X-ray backscatter imaging for security applications

Research Institution / Organisation

Cranfield Forensic Institute

Principal Researcher

Dr David Lane

Level of Research


Project Start Date

January 2015

Research Context

​X-ray imaging has been used to examine the internal structure of objects ever since Wilhelm Roentgen took the first radiograph of his hand in 1895. Since then imaging technology has developed enormously and has developed into the sophisticated tools that find application in hospitals and industry.


Almost all of these are based on the transmission of X-rays through an object to create a shadow picture of its internal structure. This requires access to both side of an object, which can present a problem in some security applications where objects either cannot be moved or are too large to accommodate in a conventional imaging system.


An alternative approach is to use X-ray backscatter imaging which interrogates objects from only one side by illuminating them with an X-ray beam and collecting the X-rays that scatter. Unlike transmission radiography a focusing element is required to form an image. Conventional lenses don’t work for X-rays so a more novel approach is needed such as a pinhole system or coded mask such as is used for far-field X-ray astronomy. In this case the image formed on the detector is encoded with the mask pattern and image processing is required to decode the true image of the object.

Research Methodology

​In this project the researchers are working with their research sponsors at Dstl to create a prototype X-ray backscatter imaging system through the combination of computer modelling and the construction of an experimental test bed.

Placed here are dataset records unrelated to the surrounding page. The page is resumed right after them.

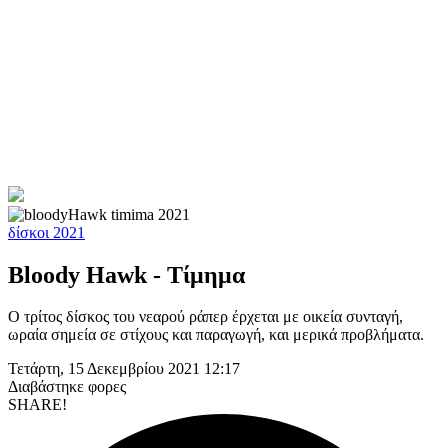
δίσκοι 2021
Bloody Hawk - Τίμημα
Ο τρίτος δίσκος του νεαρού ράπερ έρχεται με οικεία συνταγή,
ωραία σημεία σε στίχους και παραγωγή, και μερικά προβλήματα.
Τετάρτη, 15 Δεκεμβρίου 2021 12:17
Διαβάστηκε
φορες
SHARE!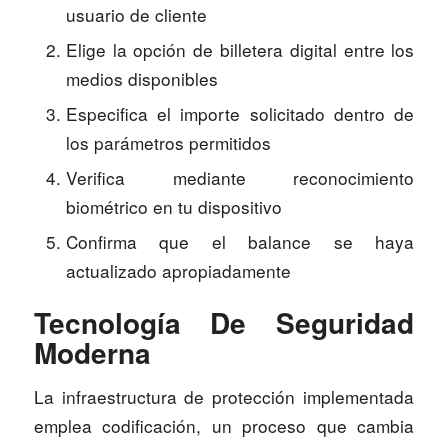
usuario de cliente
Elige la opción de billetera digital entre los
medios disponibles
Especifica el importe solicitado dentro de
los parámetros permitidos
Verifica mediante reconocimiento
biométrico en tu dispositivo
Confirma que el balance se haya
actualizado apropiadamente
Tecnología De Seguridad
Moderna
La infraestructura de protección implementada
emplea codificación, un proceso que cambia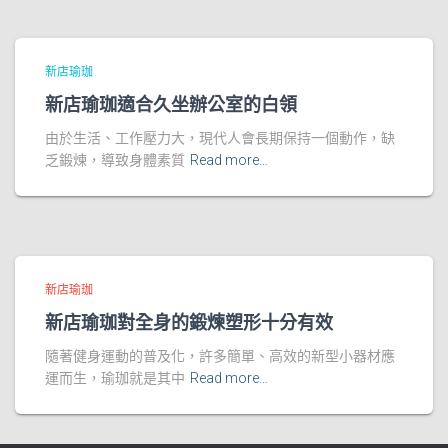
新店瑜珈
新店瑜珈適合久坐辦公室的白領
由於生活、工作壓力大，現代人會長期保持一個動作，缺
乏鍛煉，導致身體素質
Read more…
新店瑜珈
新店瑜珈對全身的鍛煉塑形十分有效
隨著健身運動的普及化，許多簡單、高效的新型小器材應
運而生，瑜珈就是其中
Read more…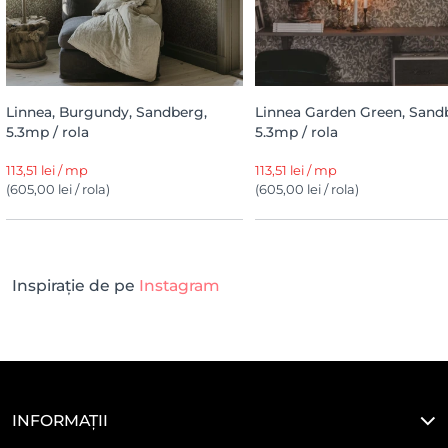
Linnea, Burgundy, Sandberg,
Linnea Garden Green, Sand
5.3mp / rola
5.3mp / rola
113,51 lei / mp
113,51 lei / mp
(605,00 lei / rola)
(605,00 lei / rola)
Inspirație de pe
Instagram
INFORMAȚII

The Monte-Carlo code PENELOPE is being used to recreate the entire imaging process from the illumination of the object with an X-ray beam and the physics of the scattering processes inside it to the collection of the scattered X-rays by a coded mask – detector system. An experimental test bed has been constructed based around a compact X-ray generator as found in many baggage scanners and an iCCD detector. Different coded mask designs are being investigated and the results compared to those from the computer modelling. Methods of decoding the true image of the object without introducing artefacts are also being examined, with the aim of producing a high quality image with minimal exposure time.